### [EXERCISE AIM]
Without including any pictures, please copy every entry below exactly.
INPUT MATERIAL Block Start
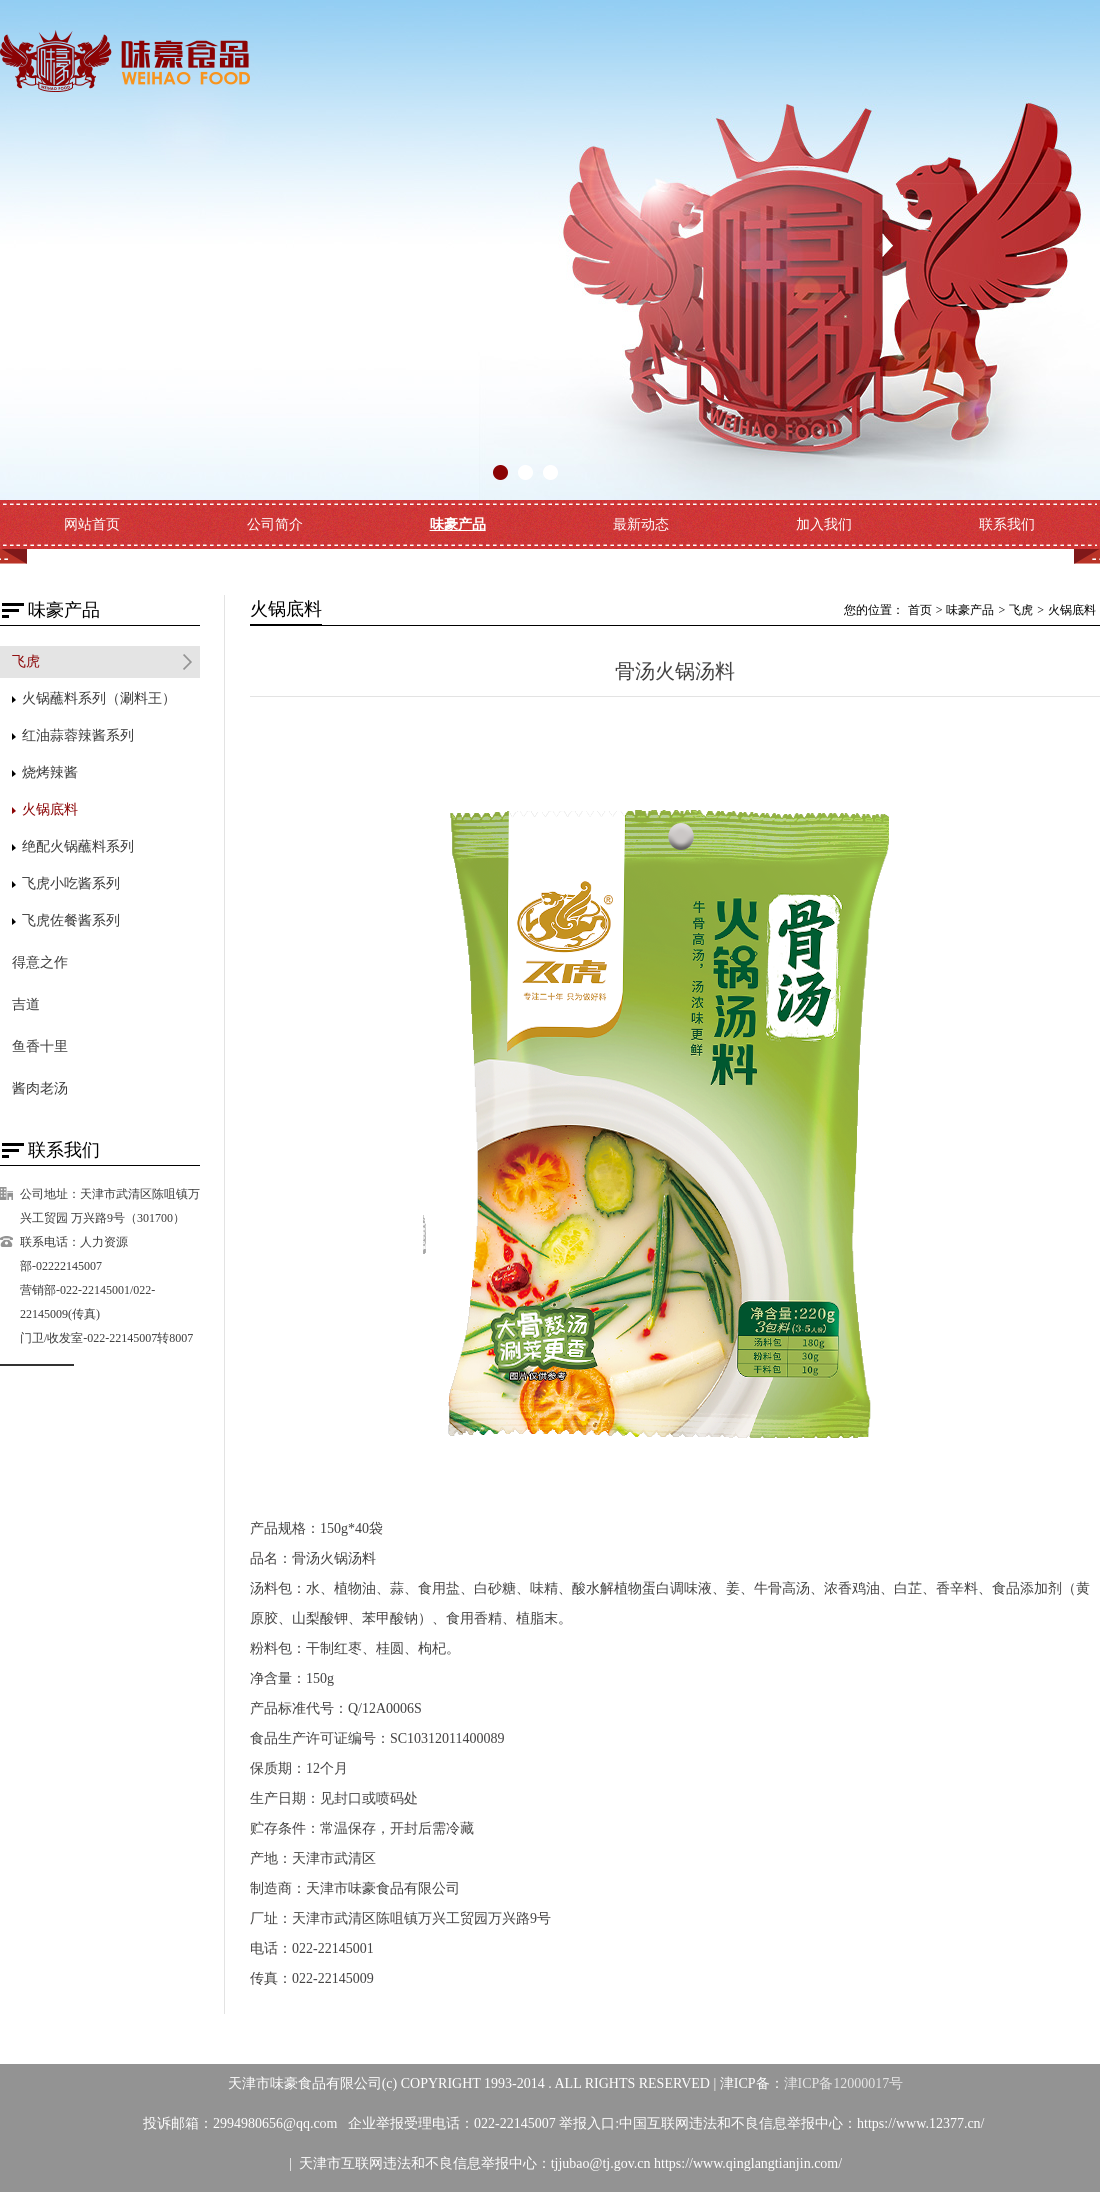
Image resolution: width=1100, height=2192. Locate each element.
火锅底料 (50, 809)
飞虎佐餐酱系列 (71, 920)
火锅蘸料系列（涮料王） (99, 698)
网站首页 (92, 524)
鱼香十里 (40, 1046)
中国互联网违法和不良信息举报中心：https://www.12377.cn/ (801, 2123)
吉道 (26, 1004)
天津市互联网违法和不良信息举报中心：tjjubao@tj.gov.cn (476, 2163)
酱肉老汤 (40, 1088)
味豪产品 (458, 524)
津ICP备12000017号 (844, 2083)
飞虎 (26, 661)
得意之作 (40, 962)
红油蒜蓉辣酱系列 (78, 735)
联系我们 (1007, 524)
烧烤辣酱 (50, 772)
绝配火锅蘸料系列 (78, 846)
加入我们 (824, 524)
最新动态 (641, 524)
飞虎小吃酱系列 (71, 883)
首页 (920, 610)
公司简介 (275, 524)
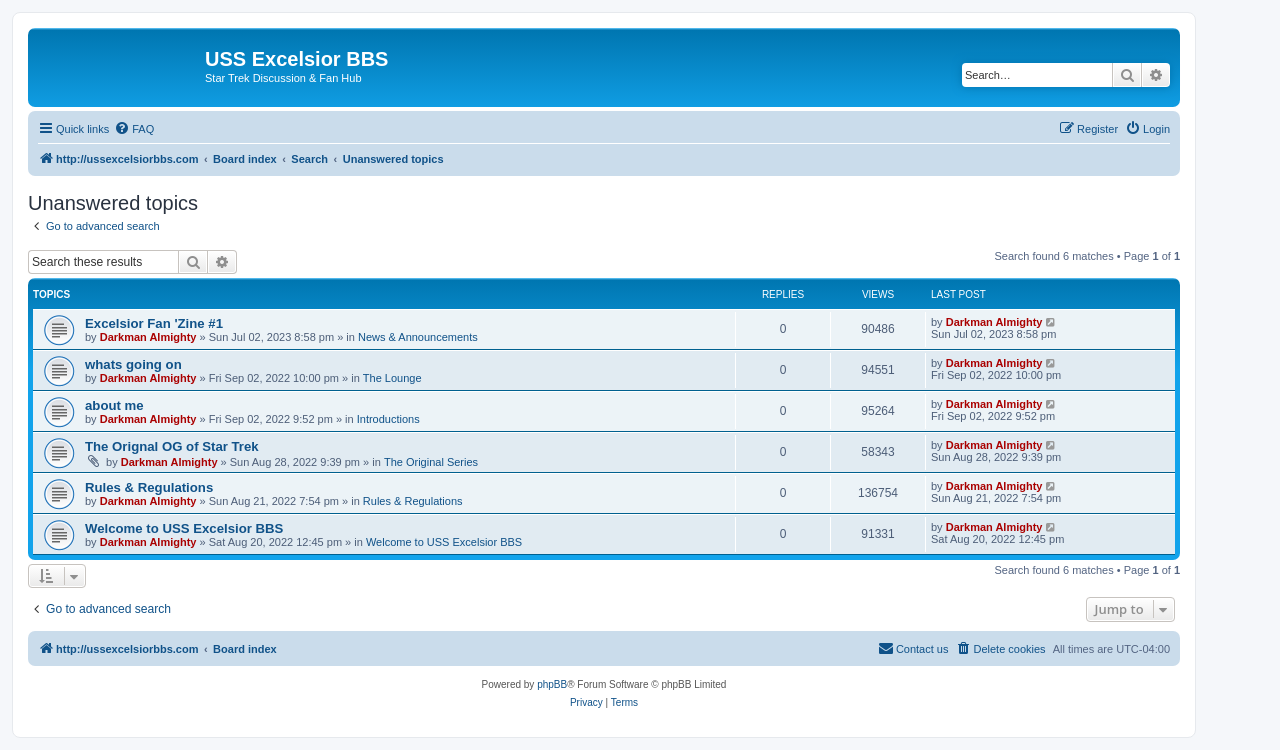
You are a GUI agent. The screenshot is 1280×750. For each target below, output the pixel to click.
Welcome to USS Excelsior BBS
INPUT MATERIAL Block End
### [EXERCISE ANSWER]
Image resolution: width=1100, height=2192. Locate each element.
火锅底料 (50, 809)
飞虎佐餐酱系列 (71, 920)
火锅蘸料系列（涮料王） (99, 698)
网站首页 (92, 524)
鱼香十里 (40, 1046)
中国互联网违法和不良信息举报中心：https://www.12377.cn/ (801, 2123)
吉道 (26, 1004)
天津市互联网违法和不良信息举报中心：tjjubao@tj.gov.cn (476, 2163)
酱肉老汤 (40, 1088)
味豪产品 (458, 524)
津ICP备12000017号 (844, 2083)
飞虎 (26, 661)
得意之作 (40, 962)
红油蒜蓉辣酱系列 (78, 735)
联系我们 (1007, 524)
烧烤辣酱 (50, 772)
绝配火锅蘸料系列 (78, 846)
加入我们 (824, 524)
最新动态 (641, 524)
飞虎小吃酱系列 (71, 883)
首页 (920, 610)
公司简介 (275, 524)
You are a GUI agent. The screenshot is 1280×750. For each target below, output the pixel to click.
Welcome to USS Excelsior BBS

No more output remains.